Task instructions: Return exactly the span of lines in the following data that opens with the line containing "Terrassenüberdachung Anbieter. Jahrelange" and closes with the line containing "Contáctenos". Include nothing else.

Provided material:
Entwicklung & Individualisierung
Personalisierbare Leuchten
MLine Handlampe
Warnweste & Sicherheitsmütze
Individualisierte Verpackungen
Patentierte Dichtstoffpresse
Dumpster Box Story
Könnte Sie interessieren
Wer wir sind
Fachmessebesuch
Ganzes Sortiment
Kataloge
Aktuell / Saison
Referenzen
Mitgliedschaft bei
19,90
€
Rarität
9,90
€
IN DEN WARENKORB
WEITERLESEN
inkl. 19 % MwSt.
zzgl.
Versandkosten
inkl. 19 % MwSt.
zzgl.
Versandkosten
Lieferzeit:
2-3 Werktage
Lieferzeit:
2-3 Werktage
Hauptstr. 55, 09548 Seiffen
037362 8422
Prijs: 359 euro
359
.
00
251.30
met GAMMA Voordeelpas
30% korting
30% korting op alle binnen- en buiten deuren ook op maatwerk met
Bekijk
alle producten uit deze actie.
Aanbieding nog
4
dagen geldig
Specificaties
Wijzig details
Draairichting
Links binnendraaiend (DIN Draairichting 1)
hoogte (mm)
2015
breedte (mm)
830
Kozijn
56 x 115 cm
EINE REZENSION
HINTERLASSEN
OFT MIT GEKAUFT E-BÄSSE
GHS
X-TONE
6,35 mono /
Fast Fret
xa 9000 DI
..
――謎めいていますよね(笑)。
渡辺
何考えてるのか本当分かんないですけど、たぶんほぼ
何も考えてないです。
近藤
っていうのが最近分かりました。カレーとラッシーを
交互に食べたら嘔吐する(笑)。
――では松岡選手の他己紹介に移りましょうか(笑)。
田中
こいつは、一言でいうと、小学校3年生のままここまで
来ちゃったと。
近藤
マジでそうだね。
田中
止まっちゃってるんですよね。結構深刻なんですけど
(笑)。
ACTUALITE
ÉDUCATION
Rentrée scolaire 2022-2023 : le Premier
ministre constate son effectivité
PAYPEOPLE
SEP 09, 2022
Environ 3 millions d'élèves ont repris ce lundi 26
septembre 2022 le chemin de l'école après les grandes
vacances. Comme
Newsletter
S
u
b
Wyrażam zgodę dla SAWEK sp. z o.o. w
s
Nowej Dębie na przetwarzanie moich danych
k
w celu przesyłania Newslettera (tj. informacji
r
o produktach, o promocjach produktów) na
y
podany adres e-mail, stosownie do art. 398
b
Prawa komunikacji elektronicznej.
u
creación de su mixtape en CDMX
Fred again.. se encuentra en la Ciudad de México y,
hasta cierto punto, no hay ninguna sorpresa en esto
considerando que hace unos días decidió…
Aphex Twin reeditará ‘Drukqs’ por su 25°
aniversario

==

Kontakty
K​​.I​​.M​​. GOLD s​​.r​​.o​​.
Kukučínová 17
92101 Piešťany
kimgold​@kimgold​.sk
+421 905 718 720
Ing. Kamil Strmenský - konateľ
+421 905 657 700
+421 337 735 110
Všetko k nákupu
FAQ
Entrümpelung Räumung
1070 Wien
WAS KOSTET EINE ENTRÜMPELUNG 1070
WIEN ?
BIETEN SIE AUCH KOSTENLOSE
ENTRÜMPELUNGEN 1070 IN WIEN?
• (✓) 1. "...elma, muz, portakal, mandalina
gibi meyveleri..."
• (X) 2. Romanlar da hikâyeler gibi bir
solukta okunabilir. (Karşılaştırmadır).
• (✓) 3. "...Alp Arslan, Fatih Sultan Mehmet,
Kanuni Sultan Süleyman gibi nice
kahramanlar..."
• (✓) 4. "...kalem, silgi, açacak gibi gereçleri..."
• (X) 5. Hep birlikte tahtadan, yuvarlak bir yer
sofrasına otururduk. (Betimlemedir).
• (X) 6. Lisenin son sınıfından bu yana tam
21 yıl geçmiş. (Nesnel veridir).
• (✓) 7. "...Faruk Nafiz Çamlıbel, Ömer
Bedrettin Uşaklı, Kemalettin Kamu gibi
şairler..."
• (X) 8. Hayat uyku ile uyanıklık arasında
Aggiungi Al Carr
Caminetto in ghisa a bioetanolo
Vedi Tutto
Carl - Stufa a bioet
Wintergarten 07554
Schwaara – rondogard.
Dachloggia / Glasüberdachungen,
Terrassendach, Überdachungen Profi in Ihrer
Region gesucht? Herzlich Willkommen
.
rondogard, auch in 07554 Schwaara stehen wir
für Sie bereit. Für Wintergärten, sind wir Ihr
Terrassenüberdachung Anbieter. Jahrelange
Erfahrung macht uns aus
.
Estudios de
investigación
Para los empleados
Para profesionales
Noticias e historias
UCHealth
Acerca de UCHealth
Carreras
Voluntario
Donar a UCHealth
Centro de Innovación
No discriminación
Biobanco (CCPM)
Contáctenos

Solved problem:
Terrassenüberdachung Anbieter. Jahrelange
Erfahrung macht uns aus
.
Estudios de
investigación
Para los empleados
Para profesionales
Noticias e historias
UCHealth
Acerca de UCHealth
Carreras
Voluntario
Donar a UCHealth
Centro de Innovación
No discriminación
Biobanco (CCPM)
Contáctenos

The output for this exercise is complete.